Jeff-Thompson12 commented 3 months ago

Hi @Jeff-Thompson12 - this PR appears to be doing what it set out to do. However, can I ask what issue this solves?

I did a speed test on dev uploading a package using upload_pkg_lst() and compared it with this branch. Uploading Tplyr on dev took 10 seconds while Tplyr on this branch took 16 seconds. But then I did another test uploading 5 pkgs: on dev, it took 62 seconds while this branch took 46 seconds. So I'm not quite sure what to think of those results, lol. These are the packages I used the second time:

upload_pkg_lst(c("Tidyr", "IDEAFilter", "tidyCDISC", "ggplot2", "xportr"))

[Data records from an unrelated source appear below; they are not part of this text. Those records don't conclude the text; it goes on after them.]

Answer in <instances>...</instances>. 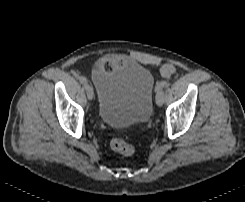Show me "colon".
I'll return each mask as SVG.
<instances>
[{
	"mask_svg": "<svg viewBox=\"0 0 245 202\" xmlns=\"http://www.w3.org/2000/svg\"><path fill=\"white\" fill-rule=\"evenodd\" d=\"M104 65H106L109 68H112L114 66V64L111 61L105 62ZM174 70V64H168L162 68L161 74L165 77H170L174 73ZM110 145L115 152L124 156H130L135 151V147L131 142L119 137H113L110 141Z\"/></svg>",
	"mask_w": 245,
	"mask_h": 202,
	"instance_id": "obj_1",
	"label": "colon"
}]
</instances>
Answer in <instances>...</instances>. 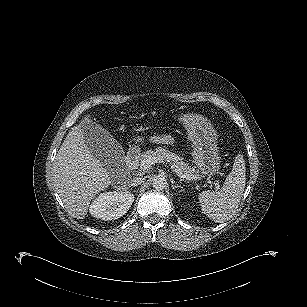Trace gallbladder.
Wrapping results in <instances>:
<instances>
[{
    "instance_id": "bac80fb5",
    "label": "gallbladder",
    "mask_w": 307,
    "mask_h": 307,
    "mask_svg": "<svg viewBox=\"0 0 307 307\" xmlns=\"http://www.w3.org/2000/svg\"><path fill=\"white\" fill-rule=\"evenodd\" d=\"M84 139L91 153L108 170L114 164V161L123 156L122 146L99 125L91 123L85 130Z\"/></svg>"
}]
</instances>
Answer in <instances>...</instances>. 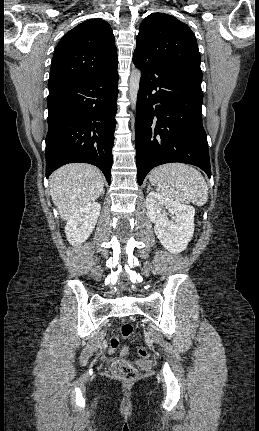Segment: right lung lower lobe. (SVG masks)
I'll return each mask as SVG.
<instances>
[{"instance_id":"right-lung-lower-lobe-1","label":"right lung lower lobe","mask_w":259,"mask_h":431,"mask_svg":"<svg viewBox=\"0 0 259 431\" xmlns=\"http://www.w3.org/2000/svg\"><path fill=\"white\" fill-rule=\"evenodd\" d=\"M118 72L49 88L46 177L73 162L97 166L111 182Z\"/></svg>"}]
</instances>
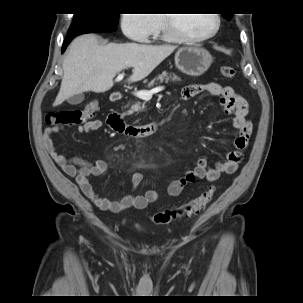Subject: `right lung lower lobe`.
I'll use <instances>...</instances> for the list:
<instances>
[{"instance_id": "1", "label": "right lung lower lobe", "mask_w": 303, "mask_h": 303, "mask_svg": "<svg viewBox=\"0 0 303 303\" xmlns=\"http://www.w3.org/2000/svg\"><path fill=\"white\" fill-rule=\"evenodd\" d=\"M116 29H117V27H111V26L92 27V28L83 30L79 33L67 35L66 39L63 42L62 53L66 50L68 44L78 35L86 34V33H96V32H113Z\"/></svg>"}]
</instances>
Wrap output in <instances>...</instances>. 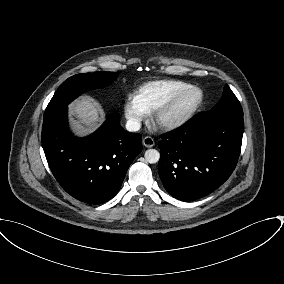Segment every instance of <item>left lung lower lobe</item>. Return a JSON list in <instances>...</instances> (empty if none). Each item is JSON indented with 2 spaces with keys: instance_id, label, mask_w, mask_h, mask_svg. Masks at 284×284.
<instances>
[{
  "instance_id": "1",
  "label": "left lung lower lobe",
  "mask_w": 284,
  "mask_h": 284,
  "mask_svg": "<svg viewBox=\"0 0 284 284\" xmlns=\"http://www.w3.org/2000/svg\"><path fill=\"white\" fill-rule=\"evenodd\" d=\"M243 130V112L211 109L163 134L158 171L167 192L192 201L216 190L236 167Z\"/></svg>"
}]
</instances>
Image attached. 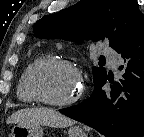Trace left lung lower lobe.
Listing matches in <instances>:
<instances>
[{
	"label": "left lung lower lobe",
	"instance_id": "0a47b994",
	"mask_svg": "<svg viewBox=\"0 0 144 137\" xmlns=\"http://www.w3.org/2000/svg\"><path fill=\"white\" fill-rule=\"evenodd\" d=\"M117 52L123 75L120 82L109 77L95 85L92 95L73 107L59 111L96 129L107 137H142L144 134V22ZM109 80L110 91L102 90Z\"/></svg>",
	"mask_w": 144,
	"mask_h": 137
}]
</instances>
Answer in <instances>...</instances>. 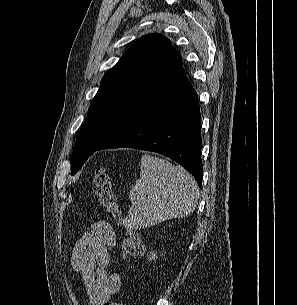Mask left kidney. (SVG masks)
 <instances>
[{
	"label": "left kidney",
	"instance_id": "5707ae66",
	"mask_svg": "<svg viewBox=\"0 0 297 305\" xmlns=\"http://www.w3.org/2000/svg\"><path fill=\"white\" fill-rule=\"evenodd\" d=\"M155 258H157V252H150V254L148 255V260L149 261H152L154 260Z\"/></svg>",
	"mask_w": 297,
	"mask_h": 305
}]
</instances>
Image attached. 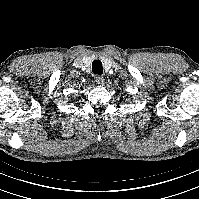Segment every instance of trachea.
Masks as SVG:
<instances>
[{"label": "trachea", "instance_id": "trachea-1", "mask_svg": "<svg viewBox=\"0 0 199 199\" xmlns=\"http://www.w3.org/2000/svg\"><path fill=\"white\" fill-rule=\"evenodd\" d=\"M92 71L94 74L101 75L103 73L102 62L100 60H94L92 63Z\"/></svg>", "mask_w": 199, "mask_h": 199}]
</instances>
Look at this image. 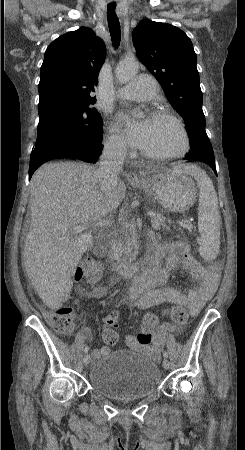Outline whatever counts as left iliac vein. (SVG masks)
I'll return each mask as SVG.
<instances>
[{
	"instance_id": "left-iliac-vein-1",
	"label": "left iliac vein",
	"mask_w": 245,
	"mask_h": 450,
	"mask_svg": "<svg viewBox=\"0 0 245 450\" xmlns=\"http://www.w3.org/2000/svg\"><path fill=\"white\" fill-rule=\"evenodd\" d=\"M169 366H170L169 361L167 359H164L163 360V367H164V369L167 370L169 368Z\"/></svg>"
}]
</instances>
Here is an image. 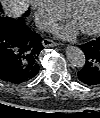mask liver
<instances>
[{"label":"liver","instance_id":"6515ba94","mask_svg":"<svg viewBox=\"0 0 100 118\" xmlns=\"http://www.w3.org/2000/svg\"><path fill=\"white\" fill-rule=\"evenodd\" d=\"M3 13L10 17L21 16L29 6V0H1Z\"/></svg>","mask_w":100,"mask_h":118}]
</instances>
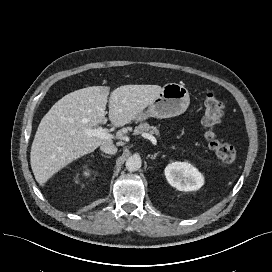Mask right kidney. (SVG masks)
<instances>
[{
    "mask_svg": "<svg viewBox=\"0 0 272 272\" xmlns=\"http://www.w3.org/2000/svg\"><path fill=\"white\" fill-rule=\"evenodd\" d=\"M84 175L85 176H89L90 175V171L89 170L84 171Z\"/></svg>",
    "mask_w": 272,
    "mask_h": 272,
    "instance_id": "right-kidney-1",
    "label": "right kidney"
}]
</instances>
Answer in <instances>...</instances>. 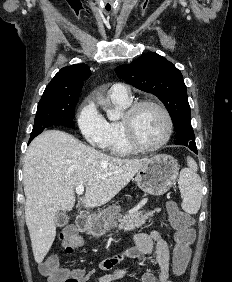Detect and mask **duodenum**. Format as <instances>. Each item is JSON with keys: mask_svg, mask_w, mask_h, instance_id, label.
<instances>
[{"mask_svg": "<svg viewBox=\"0 0 232 282\" xmlns=\"http://www.w3.org/2000/svg\"><path fill=\"white\" fill-rule=\"evenodd\" d=\"M76 226L82 232L87 231L90 226V221L86 216L81 215L76 219Z\"/></svg>", "mask_w": 232, "mask_h": 282, "instance_id": "410a0bca", "label": "duodenum"}]
</instances>
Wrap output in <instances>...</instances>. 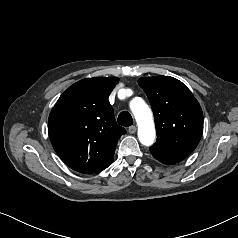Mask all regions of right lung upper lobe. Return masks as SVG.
<instances>
[{"mask_svg":"<svg viewBox=\"0 0 238 238\" xmlns=\"http://www.w3.org/2000/svg\"><path fill=\"white\" fill-rule=\"evenodd\" d=\"M117 77L86 78L58 99L49 119V137L63 162L80 173L100 172L111 165L118 139L126 131L117 125L108 96Z\"/></svg>","mask_w":238,"mask_h":238,"instance_id":"right-lung-upper-lobe-1","label":"right lung upper lobe"}]
</instances>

This PR really only serves to remove the process of untarring the tarballs and eliminate the usage of the source/ directory. While this should result in a time save that is not the ultimate goal. We also have the added benefit of using less resources in the deployed application.

I did notice that the code reads and writes the tar file twice in this PR. Once during get_desc_pkg_info() and then again in insert_riskmetric_to_db(). Would it be worthwhile to only perform this action once? Or is the computational effort negligible?

I think in general our upload process could benefit from a re-write. This is not the only place we have duplication. In fact, we run riskmetric::pkg_ref() twice during the upload process and it has a much larger consequence as far as time is concerned. I think reading the DESCRIPTION file using archive is pretty negligible on the computational effort.

Jeff-Thompson12 commented 3 months ago

I made a change so that we directly read from the archive connection to create the description object. I think this is a cleaner execution of the problem.